Monday, August 07, 2006

Gibson, rapists & Communists...

I don't think I've allowed my political stances to play much of a part in my blog postings, but the recent Mel Gibson affair does raise some questions.

Without defending in any way Mel Gibson’s horrific and genuinely disgusting anti-Semitic remarks (I can only hope for the state of his own soul that the sober Gibson truly is as ashamed of his tirade as he says he is), I do have a couple of questions.

1) For those calling for him to basically be tossed out of the Hollywood community, how many of them voted for Roman Polanski to win an Oscar for The Pianist, and how many of them have no problem with John Landis or Victor Salva continuing to make movies? Surely molesting/raping minors and being responsible for the negligent deaths of an adult and two children is a worse moral offense than even the most appalling verbal tirade and/or deeply held racist beliefs.

2) I realize to an extent this is apples and oranges, but if it’s OK to argue that Gibson should be cast out of the community—in other words, kept/discouraged from making movies—for believing, as he obviously does at some (hopefully unconscious) level, that Jews are evil or whatever, what is the big problem with the film community shunning Communists back in the ‘50s? Being a Communist back in the ‘40s and ‘50s, the heyday of Stalin and Mao, was certainly at least as morally disgusting as being anti-Semitic, isn’t it?

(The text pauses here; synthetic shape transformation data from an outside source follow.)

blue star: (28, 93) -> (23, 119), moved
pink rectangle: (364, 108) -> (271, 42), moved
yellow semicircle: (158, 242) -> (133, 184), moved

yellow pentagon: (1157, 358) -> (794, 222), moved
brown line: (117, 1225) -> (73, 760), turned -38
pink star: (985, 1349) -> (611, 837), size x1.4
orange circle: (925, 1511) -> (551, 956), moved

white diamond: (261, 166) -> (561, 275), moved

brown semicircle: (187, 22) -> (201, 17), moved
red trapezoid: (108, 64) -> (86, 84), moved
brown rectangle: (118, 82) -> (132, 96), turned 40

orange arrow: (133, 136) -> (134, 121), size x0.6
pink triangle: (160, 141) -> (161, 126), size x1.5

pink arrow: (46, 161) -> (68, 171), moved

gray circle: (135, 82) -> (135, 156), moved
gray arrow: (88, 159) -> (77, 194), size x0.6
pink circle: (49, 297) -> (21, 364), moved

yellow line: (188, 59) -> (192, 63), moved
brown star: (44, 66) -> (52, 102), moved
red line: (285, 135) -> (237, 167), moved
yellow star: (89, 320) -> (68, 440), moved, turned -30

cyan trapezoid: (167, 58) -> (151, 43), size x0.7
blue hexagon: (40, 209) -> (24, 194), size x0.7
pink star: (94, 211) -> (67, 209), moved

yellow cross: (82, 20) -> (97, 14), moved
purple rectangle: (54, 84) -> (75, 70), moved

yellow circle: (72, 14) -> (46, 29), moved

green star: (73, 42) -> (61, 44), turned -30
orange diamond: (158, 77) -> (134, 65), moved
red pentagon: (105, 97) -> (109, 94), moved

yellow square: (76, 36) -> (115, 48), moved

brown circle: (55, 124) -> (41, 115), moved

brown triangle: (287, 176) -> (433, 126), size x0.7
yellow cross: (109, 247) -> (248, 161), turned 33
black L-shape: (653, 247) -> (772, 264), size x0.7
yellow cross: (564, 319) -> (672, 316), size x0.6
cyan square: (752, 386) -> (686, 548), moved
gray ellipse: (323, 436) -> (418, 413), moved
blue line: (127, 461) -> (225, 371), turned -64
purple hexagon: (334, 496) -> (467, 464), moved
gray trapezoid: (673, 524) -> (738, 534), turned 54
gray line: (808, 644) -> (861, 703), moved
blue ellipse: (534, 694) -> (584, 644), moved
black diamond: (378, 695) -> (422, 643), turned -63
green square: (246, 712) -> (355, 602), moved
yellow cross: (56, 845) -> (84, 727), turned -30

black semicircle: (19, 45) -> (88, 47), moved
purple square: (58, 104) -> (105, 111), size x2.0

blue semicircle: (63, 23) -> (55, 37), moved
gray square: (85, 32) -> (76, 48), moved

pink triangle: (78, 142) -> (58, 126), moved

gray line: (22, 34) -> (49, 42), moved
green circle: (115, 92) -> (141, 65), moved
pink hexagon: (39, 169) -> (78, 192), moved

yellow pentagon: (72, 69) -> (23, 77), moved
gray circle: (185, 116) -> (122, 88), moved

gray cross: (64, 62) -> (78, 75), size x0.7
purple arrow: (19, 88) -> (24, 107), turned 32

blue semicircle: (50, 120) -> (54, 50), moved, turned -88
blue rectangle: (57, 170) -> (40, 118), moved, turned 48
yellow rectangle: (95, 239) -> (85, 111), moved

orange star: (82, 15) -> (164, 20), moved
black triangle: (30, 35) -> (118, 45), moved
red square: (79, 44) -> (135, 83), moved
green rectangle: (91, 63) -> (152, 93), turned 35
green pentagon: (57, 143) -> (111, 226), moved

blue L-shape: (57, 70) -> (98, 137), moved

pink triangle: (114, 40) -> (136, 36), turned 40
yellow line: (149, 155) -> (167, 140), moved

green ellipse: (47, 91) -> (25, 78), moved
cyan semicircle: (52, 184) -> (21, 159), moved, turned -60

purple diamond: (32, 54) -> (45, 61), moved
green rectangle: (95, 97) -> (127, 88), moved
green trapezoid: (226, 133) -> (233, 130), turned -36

If the general critique of the Blacklist is that one should never be ‘persecuted’ (in this case, lose his job) for his political beliefs, shouldn’t Gibson fall under that protective umbrella as well? At least Gibson has apologized (hopefully sincerely) for his sins. How many of the Hollywood Ten or their ilk (since the vast majority were in fact card-carrying Communists, let’s not get sidetracked into discussions of those who were innocent) have ever presented themselves as anything other than heroes and martyrs whiling dodging entirely the moral dimensions of their beliefs? Meanwhile, Elia Kazan and the like are still hated by many in the filmmaking community.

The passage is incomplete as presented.